I have posted here with questions about range hoods before, but I find I am still at sea on some issues -- and the more I read about cfms and make up air, the more worrying I find the subject.

I have read the article over here: http://www.greenbuildingadvisor.com/blogs/dept/musings/makeup-air-range-hoods

And also many of the threads on this forum, including the one set in Massachusetts where the builder ran into trouble with the inspectors for having a 1,200 cfm unit with no mua plan.

This has me fairly paralyzed with indecision. Previously, I had thought the best way to go was the most powerful range hood you could buy.
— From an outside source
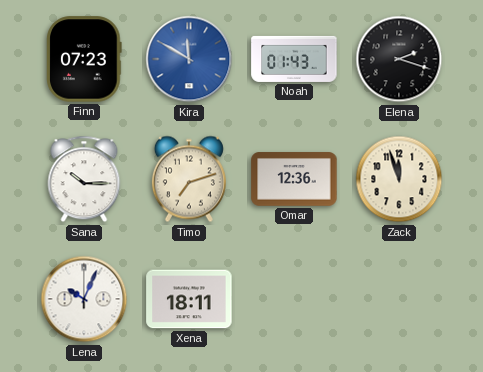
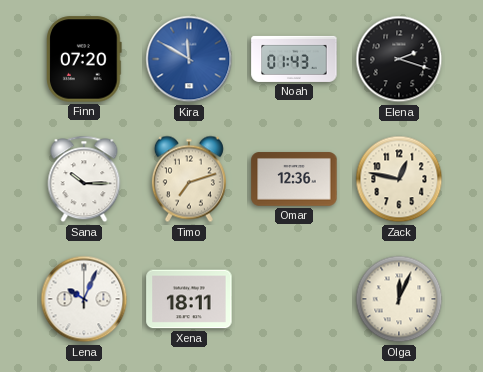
Finn: 07:23 -> 07:20
Zack: 11:57 -> 12:47
Olga: none -> 12:04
Now, I'm veering in the opposite direction, towards weaker range hoods.

But, it occurs to me that I might be asking the wrong questions of myself. I suspect a lot of the posts in this forum are for kitchens with very powerful ovens. The Green Building Advisor page says to stick to 400 cfms or less, and even suggests 150 to 200 for a normal residence (seems very low!)

Our oven is not commercial grade. It's a 30" GE Profile, 5 or 6 burner (depending on how you count it, griddle/grill down the middle), dual fuel convection oven, double oven (gas top, gas convection, small bottom electric second oven). The house is not a big one -- maybe 1400 square feet, but also an unfinished basement, and unfinished attic. It has an oil burning furnace, and an upstairs ceiling fan to take stuff straight up in the bathroom, but no central air, and no plans for central air. Maybe someday, in the future, I will be able to afford a new range, in which case, it would go up a step (GE Monogram, Viking maybe), but still just be a 30 inch range.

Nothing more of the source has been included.